::: Exercise material :::
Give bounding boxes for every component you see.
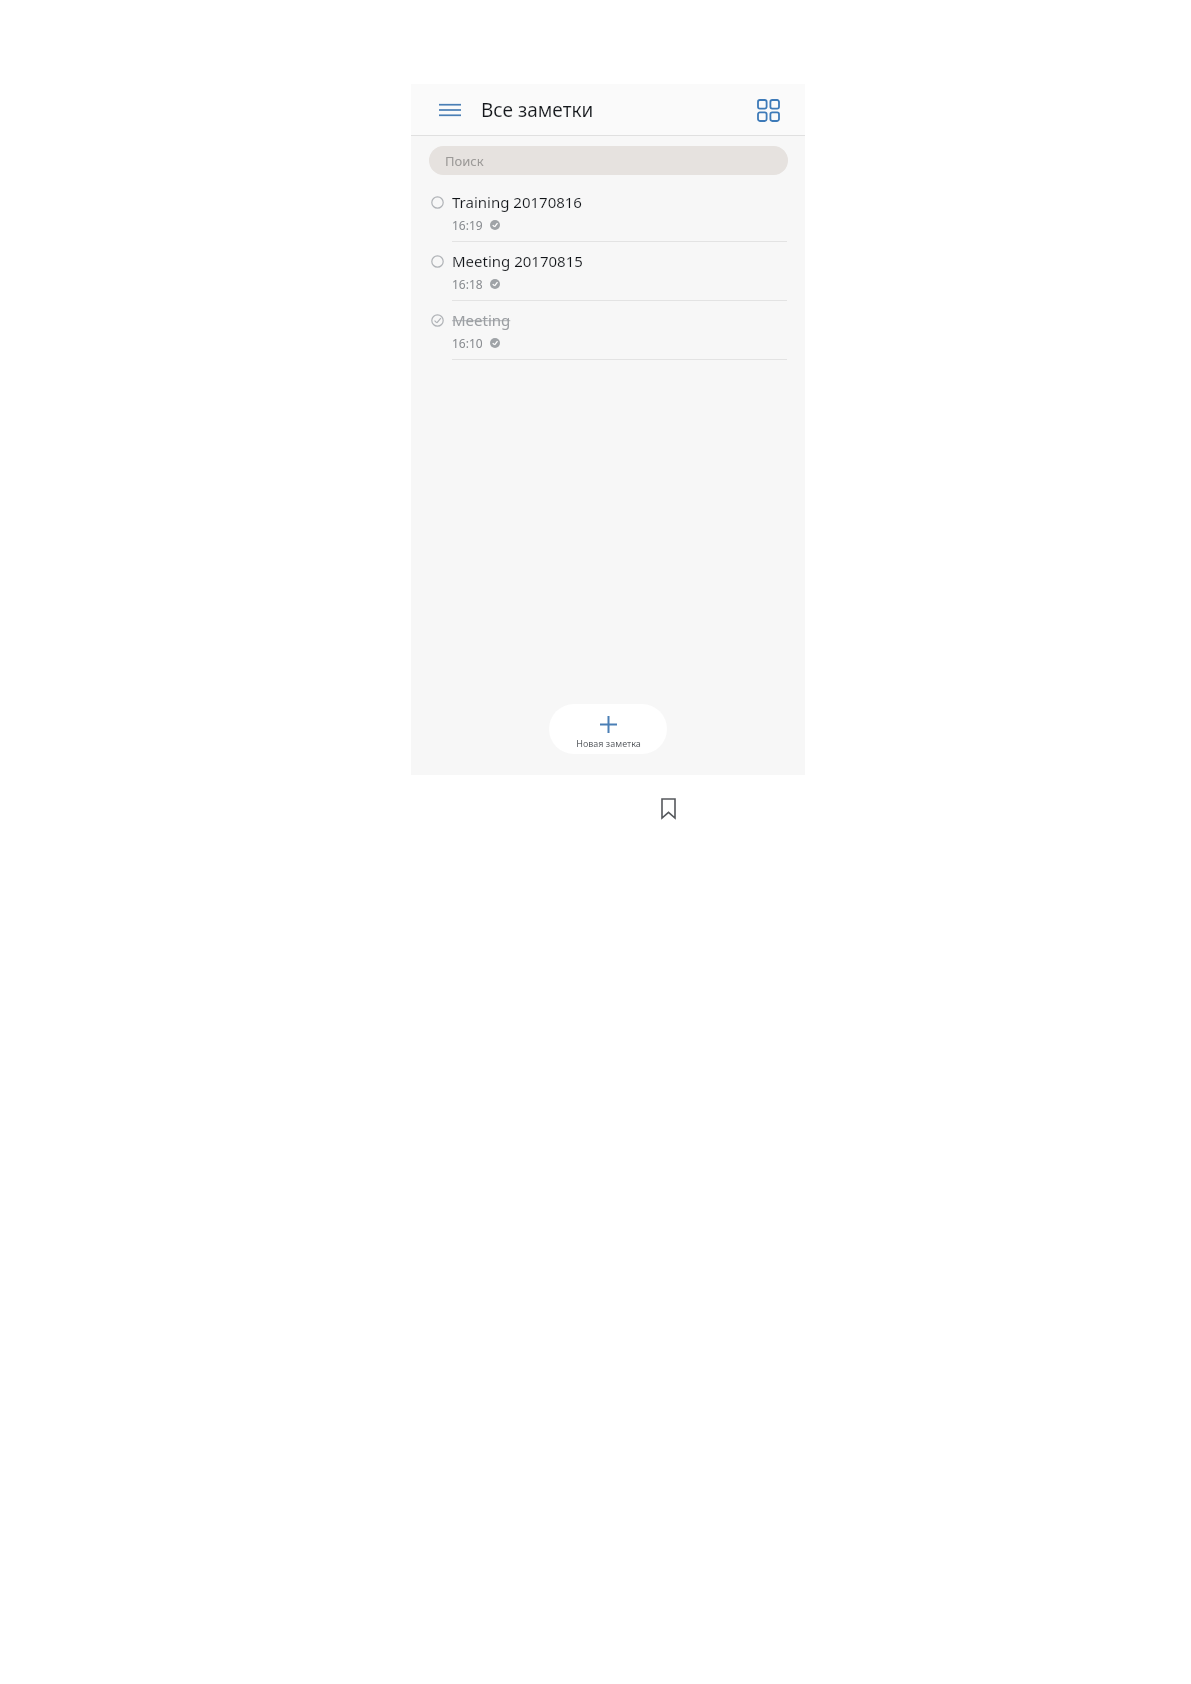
button[interactable]: Поиск bbox=[429, 146, 788, 175]
staticText: Meeting bbox=[452, 310, 511, 330]
staticText: Meeting 20170815 bbox=[452, 251, 583, 271]
button[interactable]: Training 20170816 bbox=[411, 183, 805, 242]
staticText: Все заметки bbox=[481, 97, 594, 123]
button[interactable]: Menu bbox=[431, 91, 469, 129]
staticText: 16:18 bbox=[452, 276, 483, 292]
staticText: 16:19 bbox=[452, 217, 483, 233]
button[interactable]: Meeting bbox=[411, 301, 805, 360]
button[interactable]: Bookmark bbox=[655, 795, 681, 821]
button[interactable]: Meeting 20170815 bbox=[411, 242, 805, 301]
button[interactable]: Switch view bbox=[749, 91, 787, 129]
staticText: Новая заметка bbox=[576, 737, 641, 749]
staticText: Training 20170816 bbox=[452, 192, 582, 212]
button[interactable]: Новая заметка bbox=[549, 704, 667, 754]
staticText: 16:10 bbox=[452, 335, 483, 351]
staticText: Поиск bbox=[445, 152, 484, 170]
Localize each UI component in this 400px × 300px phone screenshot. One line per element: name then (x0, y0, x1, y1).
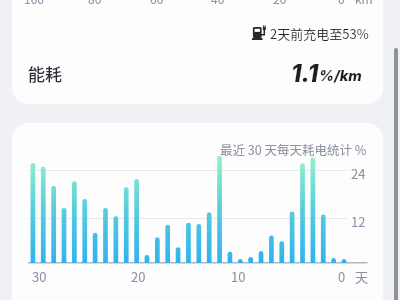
staticText: 20 (273, 0, 287, 7)
staticText: 天 (355, 267, 369, 286)
staticText: 0 (338, 267, 346, 286)
staticText: km (355, 0, 373, 7)
staticText: 1.1 (291, 59, 319, 88)
staticText: 24 (351, 164, 366, 183)
staticText: 12 (351, 212, 366, 231)
staticText: 40 (211, 0, 225, 7)
staticText: 能耗 (28, 61, 62, 86)
staticText: %/km (319, 67, 362, 85)
staticText: 60 (150, 0, 164, 7)
staticText: 80 (88, 0, 102, 7)
staticText: 最近 30 天每天耗电统计 % (220, 140, 367, 158)
staticText: 20 (131, 267, 146, 286)
staticText: 10 (231, 267, 246, 286)
button[interactable] (12, 123, 383, 300)
staticText: 0 (338, 0, 345, 7)
button[interactable] (12, 0, 383, 104)
staticText: 2天前充电至53% (270, 24, 369, 41)
staticText: 30 (32, 267, 47, 286)
staticText: 100 (24, 0, 44, 7)
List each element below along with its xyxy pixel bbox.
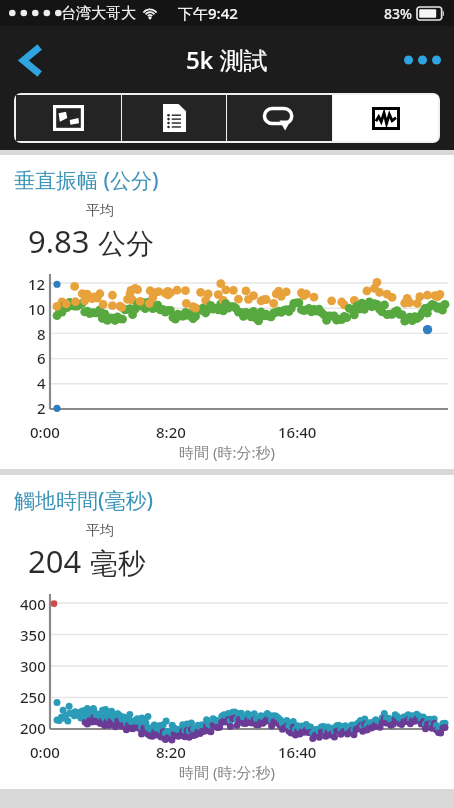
staticText: 300 — [20, 656, 46, 676]
staticText: 9.83 — [28, 220, 90, 262]
staticText: 5k 測試 — [186, 43, 268, 76]
staticText: 平均 — [86, 202, 114, 220]
staticText: 2 — [37, 398, 46, 418]
staticText: 觸地時間(毫秒) — [14, 486, 154, 515]
staticText: 公分 — [98, 226, 154, 261]
staticText: 0:00 — [30, 422, 60, 442]
button[interactable]: Back — [4, 33, 58, 87]
staticText: 台湾大哥大 — [61, 4, 136, 23]
staticText: 平均 — [86, 522, 114, 540]
staticText: 0:00 — [30, 742, 60, 762]
button[interactable]: Details — [122, 95, 226, 141]
staticText: 垂直振幅 (公分) — [14, 166, 159, 195]
staticText: 10 — [28, 299, 46, 319]
staticText: 83% — [384, 4, 412, 23]
button[interactable]: Laps — [227, 95, 332, 141]
staticText: 350 — [20, 625, 46, 645]
staticText: 400 — [20, 594, 46, 614]
staticText: 時間 (時:分:秒) — [0, 762, 454, 782]
staticText: 時間 (時:分:秒) — [0, 442, 454, 462]
staticText: 16:40 — [278, 742, 317, 762]
staticText: 250 — [20, 687, 46, 707]
staticText: 8:20 — [156, 742, 186, 762]
staticText: 16:40 — [278, 422, 317, 442]
button[interactable]: More options — [394, 33, 448, 87]
staticText: 8:20 — [156, 422, 186, 442]
staticText: 4 — [37, 373, 46, 393]
staticText: 下午9:42 — [178, 3, 238, 23]
staticText: 200 — [20, 718, 46, 738]
button[interactable]: Charts — [333, 95, 438, 141]
staticText: 204 — [28, 540, 82, 582]
staticText: 12 — [28, 274, 46, 294]
button[interactable]: Map — [16, 95, 121, 141]
staticText: 6 — [37, 348, 46, 368]
staticText: 8 — [37, 324, 46, 344]
staticText: 毫秒 — [90, 546, 146, 581]
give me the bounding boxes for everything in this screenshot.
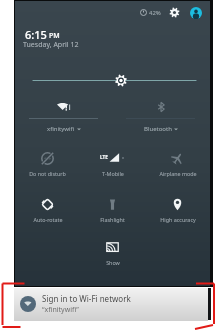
staticText: Auto-rotate [33, 216, 63, 223]
staticText: 6:15 [25, 27, 47, 42]
staticText: Sign in to Wi-Fi network [42, 293, 131, 304]
staticText: LTE [100, 154, 108, 160]
staticText: “xfinitywifi” [42, 305, 79, 315]
button[interactable]: High accuracy [145, 198, 210, 238]
button[interactable]: LTE [80, 152, 145, 192]
staticText: High accuracy [160, 216, 196, 223]
button[interactable]: xfinitywifi [15, 95, 112, 133]
button[interactable]: Airplane mode [145, 152, 210, 192]
button[interactable]: Do not disturb [15, 152, 80, 192]
button[interactable]: User account [190, 7, 202, 19]
staticText: xfinitywifi [47, 125, 75, 133]
staticText: Airplane mode [159, 170, 197, 177]
button[interactable]: Flashlight [80, 198, 145, 238]
staticText: 42% [149, 9, 161, 17]
staticText: Tuesday, April 12 [23, 40, 79, 50]
button[interactable]: Settings [169, 7, 180, 18]
staticText: PM [49, 31, 60, 41]
button[interactable]: Sign in to Wi-Fi network [14, 288, 208, 321]
button[interactable]: Bluetooth [112, 95, 209, 133]
button[interactable]: Show [80, 241, 145, 281]
button[interactable]: Auto-rotate [15, 198, 80, 238]
staticText: Bluetooth [144, 125, 172, 133]
staticText: Do not disturb [29, 170, 66, 177]
staticText: Show [106, 259, 120, 266]
staticText: T-Mobile [102, 170, 124, 177]
staticText: Flashlight [100, 216, 125, 223]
:::
Problem - In the copy you return, include exactly the lines from the one containing "give me the" through the final line of the listing, and no pictures.

Answer box -
give me the bounding boxes for everything in this screenshot.
staticText: Auto-rotate [33, 216, 63, 223]
staticText: 6:15 [25, 27, 47, 42]
staticText: Sign in to Wi-Fi network [42, 293, 131, 304]
staticText: LTE [100, 154, 108, 160]
staticText: “xfinitywifi” [42, 305, 79, 315]
button[interactable]: High accuracy [145, 198, 210, 238]
button[interactable]: LTE [80, 152, 145, 192]
staticText: High accuracy [160, 216, 196, 223]
button[interactable]: xfinitywifi [15, 95, 112, 133]
button[interactable]: Airplane mode [145, 152, 210, 192]
button[interactable]: Do not disturb [15, 152, 80, 192]
button[interactable]: User account [190, 7, 202, 19]
staticText: xfinitywifi [47, 125, 75, 133]
staticText: Airplane mode [159, 170, 197, 177]
button[interactable]: Flashlight [80, 198, 145, 238]
staticText: 42% [149, 9, 161, 17]
staticText: Tuesday, April 12 [23, 40, 79, 50]
button[interactable]: Settings [169, 7, 180, 18]
staticText: PM [49, 31, 60, 41]
button[interactable]: Sign in to Wi-Fi network [14, 288, 208, 321]
button[interactable]: Bluetooth [112, 95, 209, 133]
button[interactable]: Show [80, 241, 145, 281]
button[interactable]: Auto-rotate [15, 198, 80, 238]
staticText: Bluetooth [144, 125, 172, 133]
staticText: Do not disturb [29, 170, 66, 177]
staticText: Show [106, 259, 120, 266]
staticText: T-Mobile [102, 170, 124, 177]
staticText: Flashlight [100, 216, 125, 223]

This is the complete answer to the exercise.